When I first offered this, part of me wanted to believe we’d stop doing this to one another. I saw a graphic the other day on the number of Americans who have died in gun violence since the tragic murders at the Sandy Hook Elementary School in Newtown, Connecticut, on this date three years ago. The number was so large I think my brain refused to remember it.
That’s NOT the saddest part, as San Bernardino underscores. For me, it’s that we choose to mourn those whose lives are ended suddenly and senselessly instead of attempting to work to keep it from happening again or over and over again. With that as a wind at your back….
As an oldest child, I spend a lot of time fretting over what is and what could have been, often failing badly to see my role and responsibility in moving from the former to the latter.
Today is an anniversary of sorts for something so many of us couldn't grasp when it happened, and, I confess, I still didn't "get" any better than when we observed its first anniversary. Today I don't think we're any closer to understanding.
I'm not any smarter today than I was except to realize that I'm not any smarter. And I am also no closer to understanding now than I was then.
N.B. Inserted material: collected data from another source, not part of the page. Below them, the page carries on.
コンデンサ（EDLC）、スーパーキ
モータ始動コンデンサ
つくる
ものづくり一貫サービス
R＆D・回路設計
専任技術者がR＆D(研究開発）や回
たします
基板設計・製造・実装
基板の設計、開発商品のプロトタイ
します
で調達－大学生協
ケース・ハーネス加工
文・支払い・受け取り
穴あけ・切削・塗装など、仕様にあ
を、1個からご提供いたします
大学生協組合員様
All I can offer are words I offered, this time, last year and they remain as inadequate as they were in marking that gruesome anniversary at that time.
I cannot imagine how long this day is for a parent who suffered the loss of a child, a husband of a wife, a son or daughter of a parent, but I do know that today in Newtown, Connecticut, everyone trying to heal will hurt all over again.
Everywhere we turn today will be accounts recounting everything that everyone will ever know about an unthinkable tragedy that happened one year ago today but there is one thing we, with all of our research and analysis, will never know.
For a small town whose residents will always have broken hearts that can never heal, today is just the next day in a tragedy that will only end when all memory of what happened has gone. And that will never happen.
Even if you have a problem with God, or in my case S/He with me, perhaps a truce is in order so that you can remember the twenty-six angels who entered heaven this day three years ago.